From this derived Drucker’s conclusion that management held a unique and often forgotten responsibility: to hold society together by keeping the institutions and organisations that make up its weft and warp honest and effective. Absent trust that they will deliver their services – justice, education, health, information and news as well as our daily bread – fairly and efficiently, the collapse of civil society into partisanship, cronyism and authoritarianism, as eloquently described in a recent essay by Nobel economics laureate Daron Acemoglu, is all too credible. America’s collapse, he suggests, will follow Hemingway’s famous line about bankruptcy: ‘It happened gradually, as shared prosperity, high-quality public services and the operation of democratic institutions weakened, and then suddenly, as Americans stopped believing in those institutions.’
How should managers react to these highly politicized times? In one sense, that’s easy: double down on the way you would behave in more ‘normal’ times. Management’s first duty is effectiveness. Whatever politicians froth about, an increasing number of firms have learned that purpose is as necessary as profit; your purpose being what you do, it had better be something you and your employees believe in.

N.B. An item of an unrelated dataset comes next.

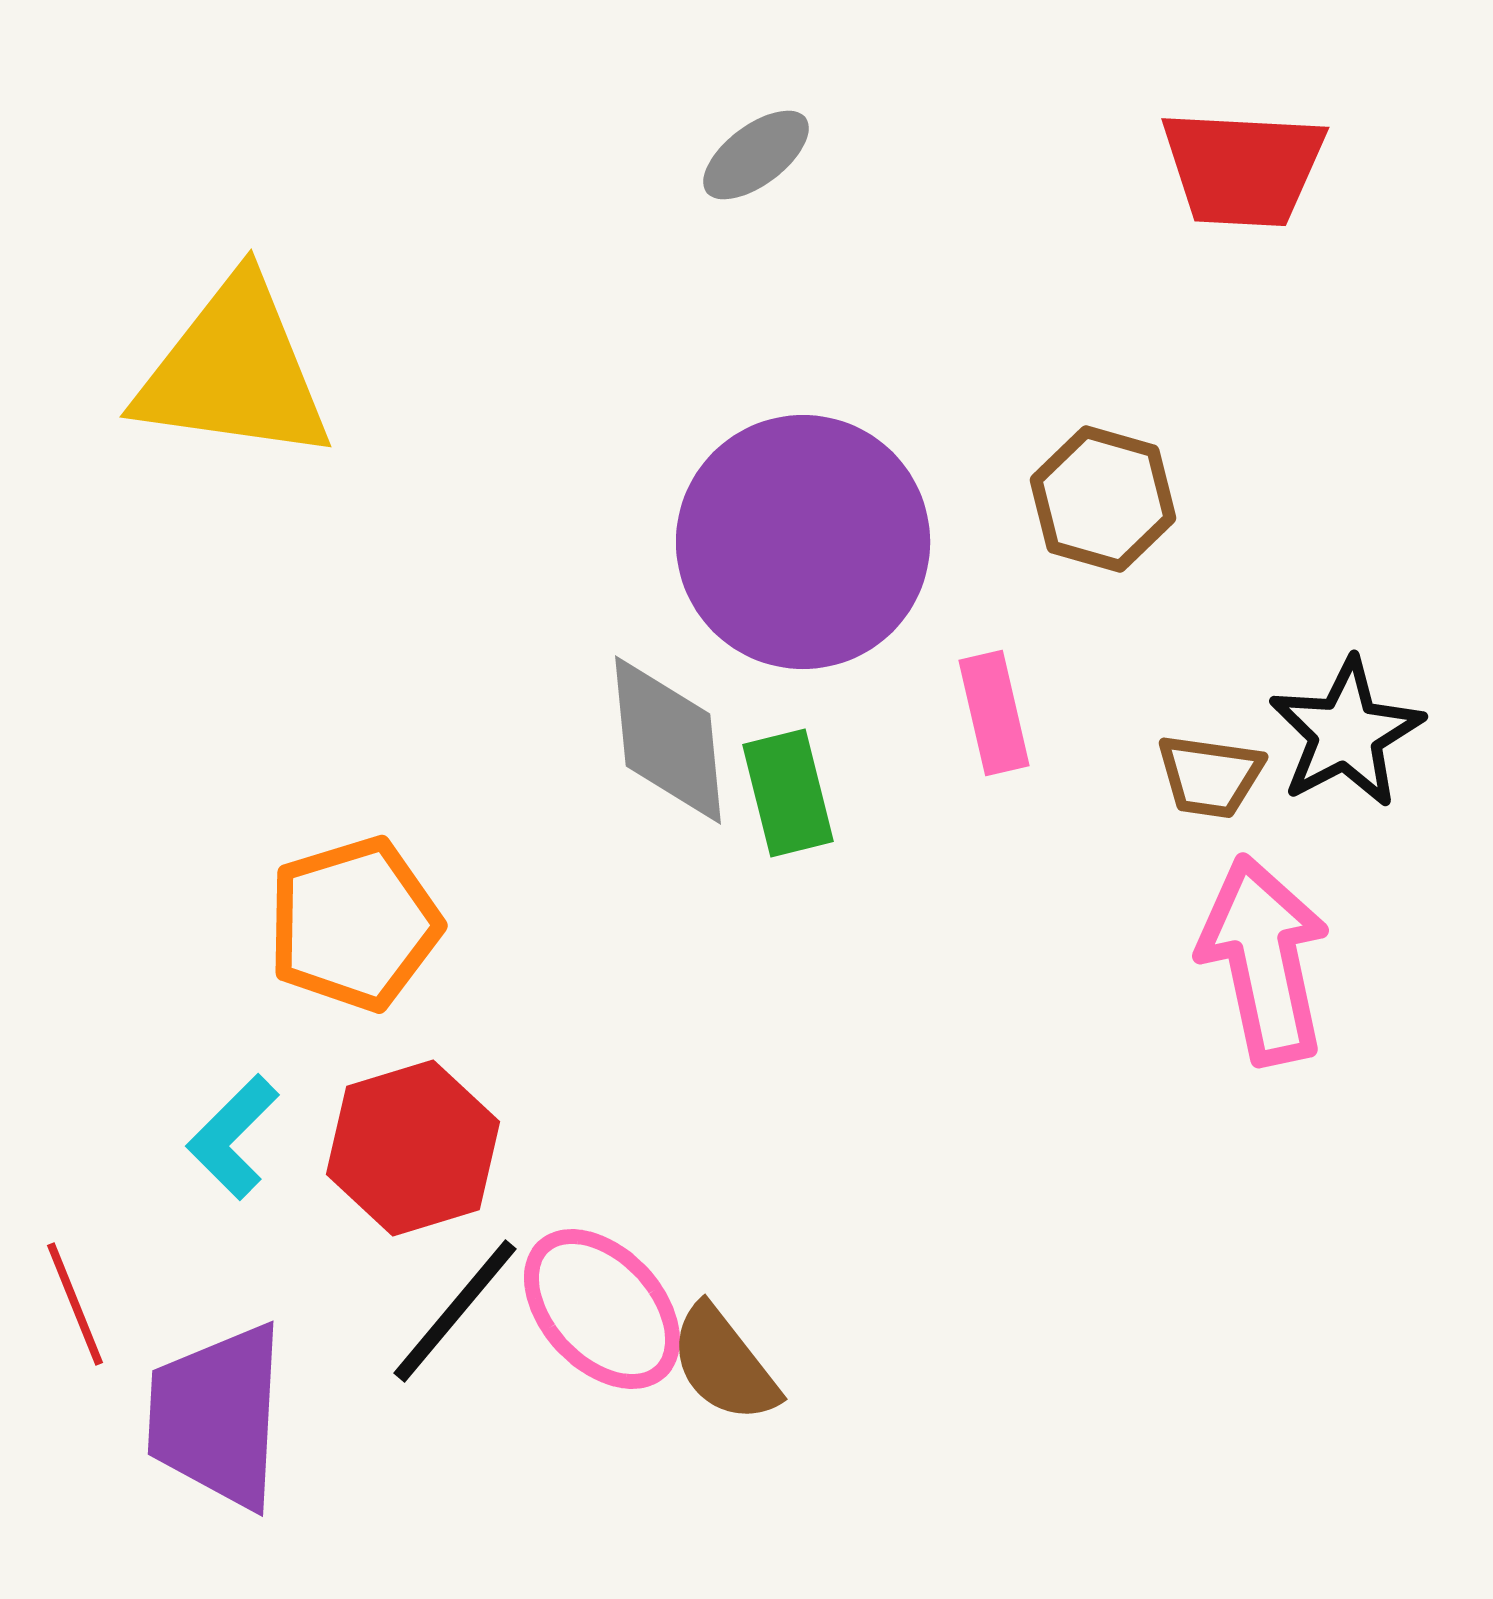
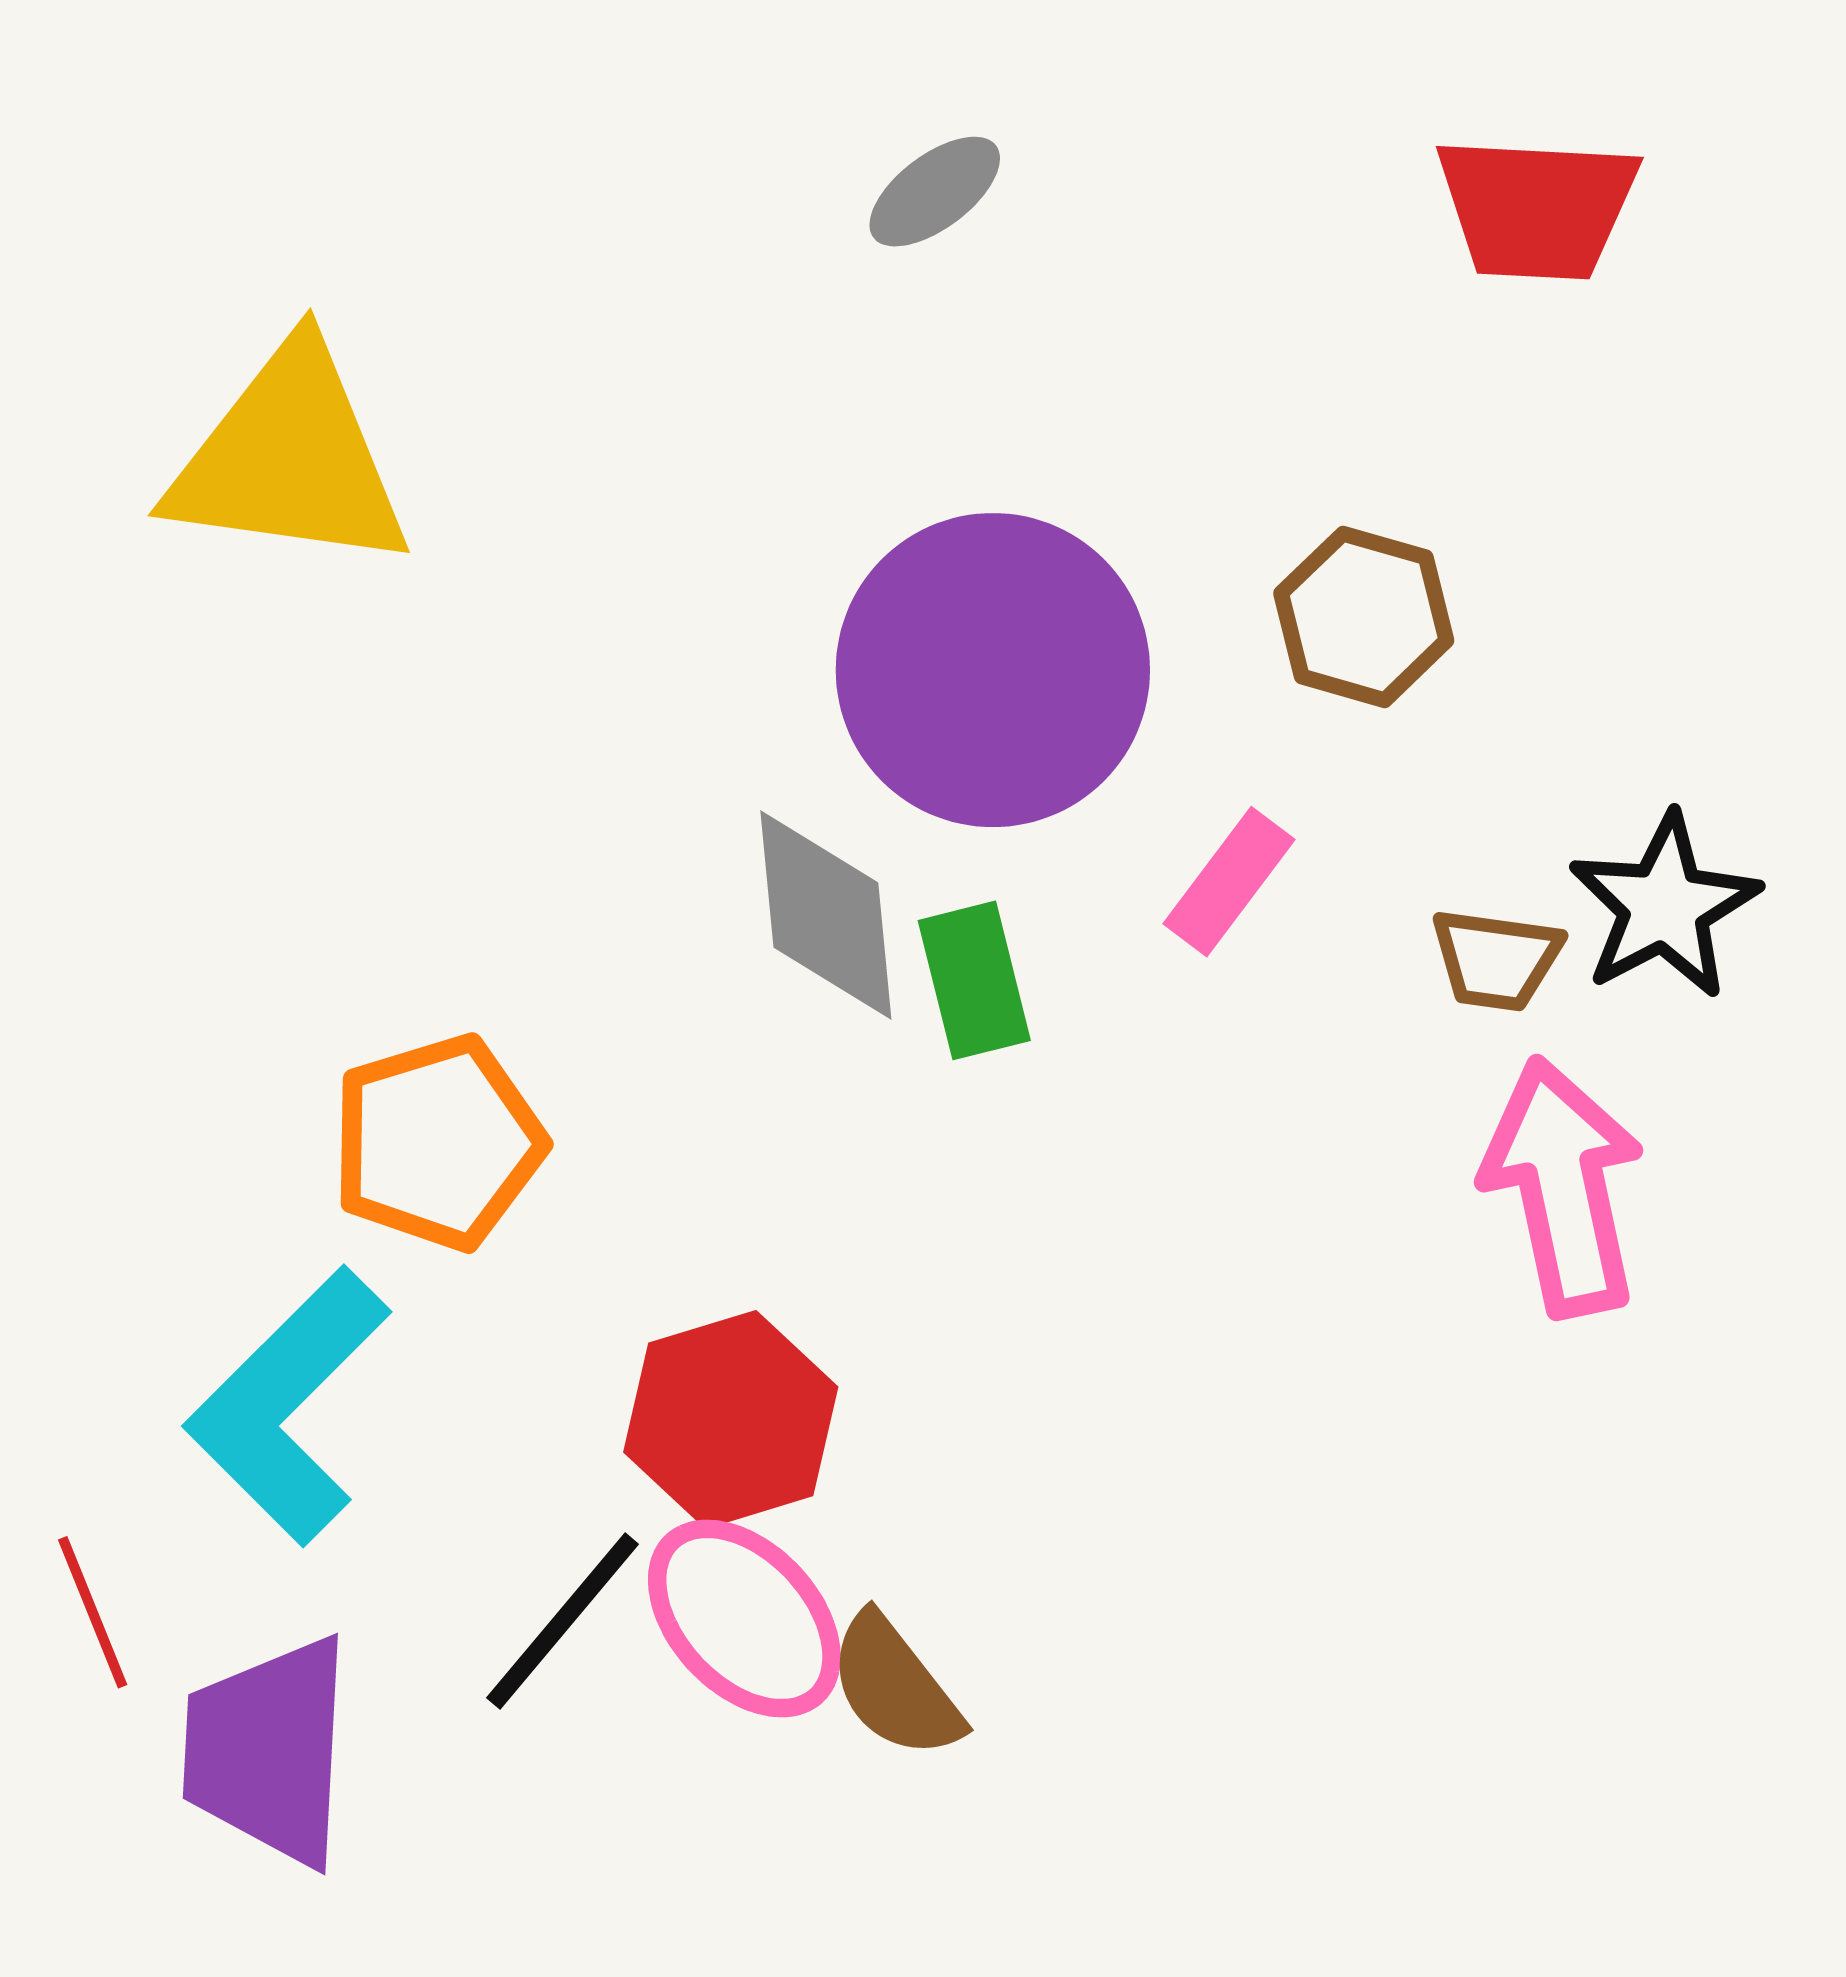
pink rectangle: (994, 713) -> (1229, 882), turned 50
cyan L-shape: (233, 1137) -> (288, 1406), size x1.8
red hexagon: (413, 1148) -> (731, 1419), moved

Since the case for good jobs is unanswerable on any dimension, fairness, or equity, at work is not an option. (The business case for diversity is hard to prove; but it stands to reason that if your customers, suppliers and investors are diverse, it may be helpful if your decision-makers and salespeople are too – ask Target.) Work should be done where it is most productive, not where it gratifies the boss to exert his power for the sake of it. ‘Hardcore working’ à la Musk is idiotic and dangerous, as is multi-tasking – viz the near disaster of Doge’s teenage nihilists abolishing units responsible for Ebola tracing and prevention and nuclear security before twigging that this might cause, er, issues. As for the planet, although Musk would like it otherwise, we only have one of them to experiment with, and every business needs to do its bit to keep it habitable. No planet, no business. It’s not as if the advance signs of the current scorched-earth policy weren’t already visible. It’s not wokery that is driving insurance firms to abandon large tracts of California, or a hoax that in a decade Mar-a-Lago will be under water, however loudly its owner commands the waters recede.

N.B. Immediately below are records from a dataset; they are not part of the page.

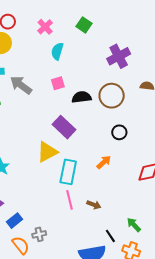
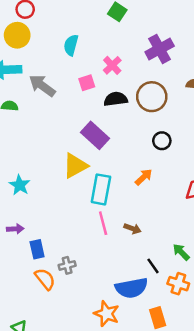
pink cross: (45, 27) -> (112, 65), moved
cyan semicircle: (57, 51) -> (71, 45), moved
blue rectangle: (15, 221) -> (37, 249), turned -63

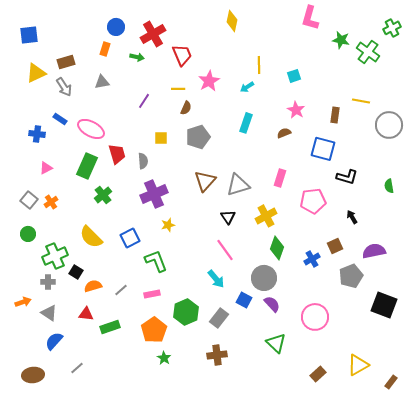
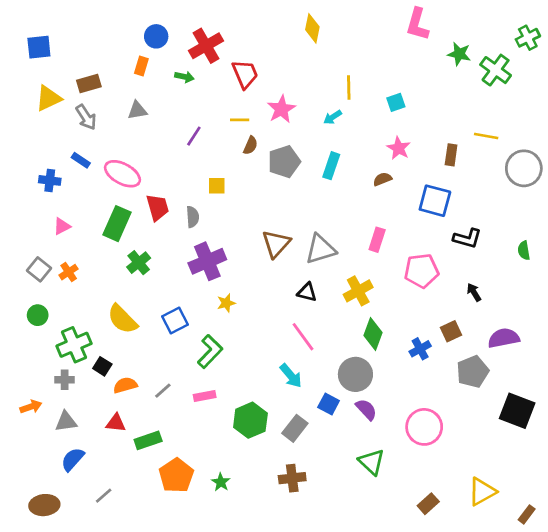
gray pentagon: (198, 137) -> (284, 162), moved
black triangle: (228, 217) -> (307, 292), turned -42
green L-shape: (156, 261) -> (210, 352), turned 65
gray triangle: (49, 313) -> (66, 422), turned -42
orange pentagon: (154, 330) -> (176, 475), moved

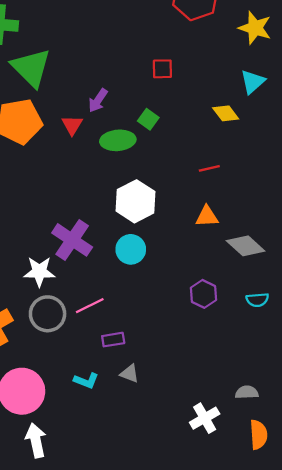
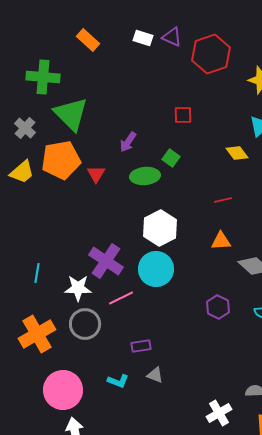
red triangle: (72, 125) -> (96, 174), moved
cyan circle: (131, 249) -> (156, 269), size x1.4
pink line: (90, 306) -> (121, 298), moved

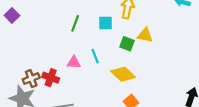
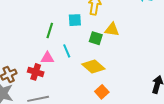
green line: (75, 23) -> (50, 30), moved
red cross: (51, 78) -> (36, 72), moved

So all in all, it’s time for managers to stop pretending they are just hired hands at the behest of shareholders or even worse, politicians (not me, guv!), do what they know to be the right thing, and call out those who don’t, as their employees want them to. It’s called leadership. It takes courage, and in return it gives people hope and stability, helping to shore up the institutional trust that holds society together instead of splitting it apart. It’s still not too late, just. But the clouds are gathering. ‘It’s not dark yet’, advised Bob Dylan on his album Time Out of Mind. ‘But it’s getting there.’